(one-time)
You make it sound like an irrelevant detail, but that's kind of the key part. If implemented properly, it's only valid once and for a short period of time, which greatly reduces risk.
Especially if they have a maximum password length.
Not really, there are good reasons to limit password length. Like not wanting to waste compute time hashing huge passwords sent by a malicious actor. Or using bcrypt for your hashes, which has a 72 byte input limit and was considered the best option not that long ago. The limit just has to be reasonable; 72 lowercase letters is more entropy then the bcrypt hash you get out of it, for example.
Kind of.
The official web UI doesn't let you enter more than 60 characters, but doesn't indicate that at all. So you can keep typing past 60 characters but it won't get added to the input field and you can't really see that. If you paste a password into the field, it gets trimmed to 60 characters.

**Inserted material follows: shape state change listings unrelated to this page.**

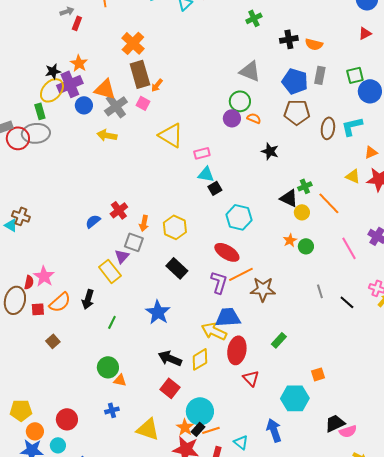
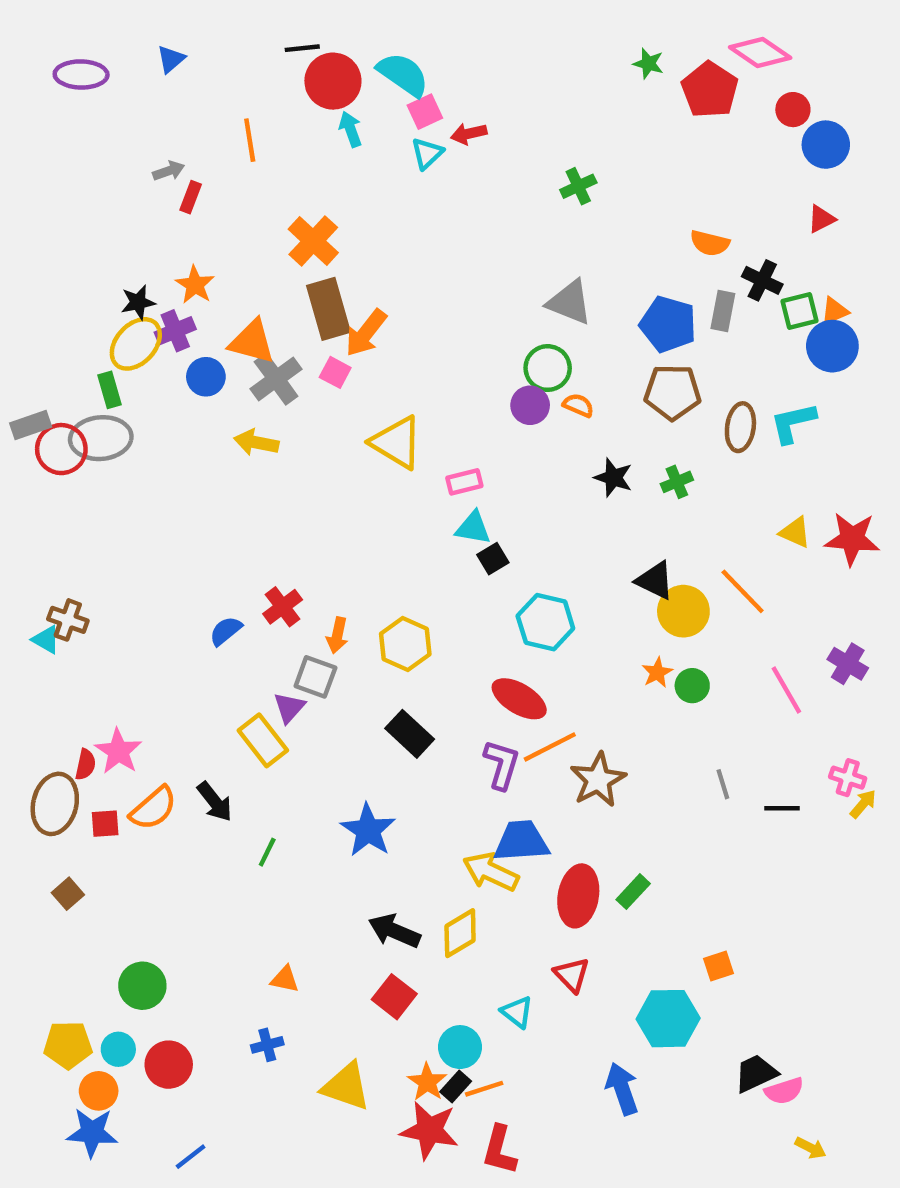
black cross: (289, 39) -> (762, 280), moved, turned 36
purple cross: (70, 84) -> (175, 331), size x0.7
orange arrow: (157, 85) -> (366, 333), size x1.6
orange triangle: (371, 152) -> (835, 311), moved
green cross: (305, 186) -> (677, 482), moved
yellow circle: (302, 212) -> (683, 611), size x1.5
brown star: (263, 289) -> (598, 780), turned -30
black arrow: (88, 299) -> (215, 802), turned -54
black line: (347, 302) -> (782, 808), turned -42
brown square: (53, 341) -> (68, 894), moved
red ellipse: (237, 350) -> (578, 896), moved
green circle: (108, 367) -> (142, 986), moved
cyan circle: (200, 411) -> (460, 1047), size x0.7
cyan triangle: (241, 442) -> (517, 1012), moved
cyan circle: (58, 445) -> (118, 1049), moved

When creating a password, the server checks that it isn't longer than 60 characters and returns an error if so. On login, however, it silently trims the password to 72 bytes, because that's what the hashing algorithm they use supports.

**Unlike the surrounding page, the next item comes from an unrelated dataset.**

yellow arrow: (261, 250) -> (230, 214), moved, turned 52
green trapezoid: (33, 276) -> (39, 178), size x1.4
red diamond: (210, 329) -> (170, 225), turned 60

I mean there needs to be a limit, because hashing a password is, by design, resource intensive. Also, Lemmy uses bcrypt for password hashing which supports up to 72 bytes, so the limit can't be any higher than that. It should probably be indicated somewhere though, I agree. I was also caught off guard by it but realistically 60 characters is more than enough... it's more entropy than the hash you get out of it, if it's random.
The web UI trims passwords to 60 characters. I assume Mlem doesn’t and the API doesn’t either or just flat out rejects the request if the password is too long.